In 1990, the Sensex hit the four-digit mark of 1000. In the next 30 years, it grew 50 times to reach 50,000, growing at a CAGR of around 14%. If someone invested Rs. 1,20,000 per annum (Rs. 10,000 per month) in Sensex companies during these 30 years, his/her total investment of Rs. 36 lakhs would be worth a huge Rs. 4.88 crores growing at a CAGR of 14%. Thus, it makes sense to invest regularly through systematic investment plan (SIP) mode in an index fund with the Sensex as an underlying to benefit from the next phase of the Sensex growth journey from 50,000 to 1,00,000 in the times to come.
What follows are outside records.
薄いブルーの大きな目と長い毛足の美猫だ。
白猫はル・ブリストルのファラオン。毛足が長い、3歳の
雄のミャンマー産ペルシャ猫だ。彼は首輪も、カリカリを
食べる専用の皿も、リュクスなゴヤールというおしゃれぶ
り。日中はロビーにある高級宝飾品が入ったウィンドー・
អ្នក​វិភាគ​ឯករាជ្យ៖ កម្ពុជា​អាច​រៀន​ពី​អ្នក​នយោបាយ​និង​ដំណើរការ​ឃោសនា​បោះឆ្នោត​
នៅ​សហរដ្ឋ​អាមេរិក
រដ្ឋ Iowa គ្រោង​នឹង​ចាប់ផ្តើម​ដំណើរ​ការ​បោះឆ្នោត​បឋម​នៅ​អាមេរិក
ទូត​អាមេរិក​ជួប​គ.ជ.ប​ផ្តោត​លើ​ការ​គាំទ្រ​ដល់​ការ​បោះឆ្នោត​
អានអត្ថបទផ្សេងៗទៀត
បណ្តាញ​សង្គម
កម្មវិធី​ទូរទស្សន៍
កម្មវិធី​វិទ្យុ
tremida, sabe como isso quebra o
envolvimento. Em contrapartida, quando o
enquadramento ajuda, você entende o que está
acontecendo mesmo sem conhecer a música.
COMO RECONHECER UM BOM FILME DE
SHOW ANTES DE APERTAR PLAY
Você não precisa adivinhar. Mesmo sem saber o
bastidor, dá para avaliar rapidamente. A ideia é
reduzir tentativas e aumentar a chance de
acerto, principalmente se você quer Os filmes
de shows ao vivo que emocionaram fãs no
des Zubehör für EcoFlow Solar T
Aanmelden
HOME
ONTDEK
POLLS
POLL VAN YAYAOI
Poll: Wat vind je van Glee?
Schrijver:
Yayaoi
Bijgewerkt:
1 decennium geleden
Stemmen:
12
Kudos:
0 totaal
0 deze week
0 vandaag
Sensex scales Mount 50K in January 2021
In March 2020, the Covid-19 virus started spreading in India, leading to the Central Government announcing a countrywide lockdown. This sent shivers down the stock markets, leading to a brutal sell-off and the Sensex falling all the way down to levels of around 25,000. At that time, no one, even in the wildest of their dreams would have thought that in less than a year, the Sensex would double from there to reach levels of 50,000. But, in the second half of 2020, the market surprised everybody by recovering all its early losses and going on to make new highs, and finally hitting the magic figure of 50,000 on 21st January . If someone says: “The year 2020 was volatile for capital markets”, it would be a big understatement!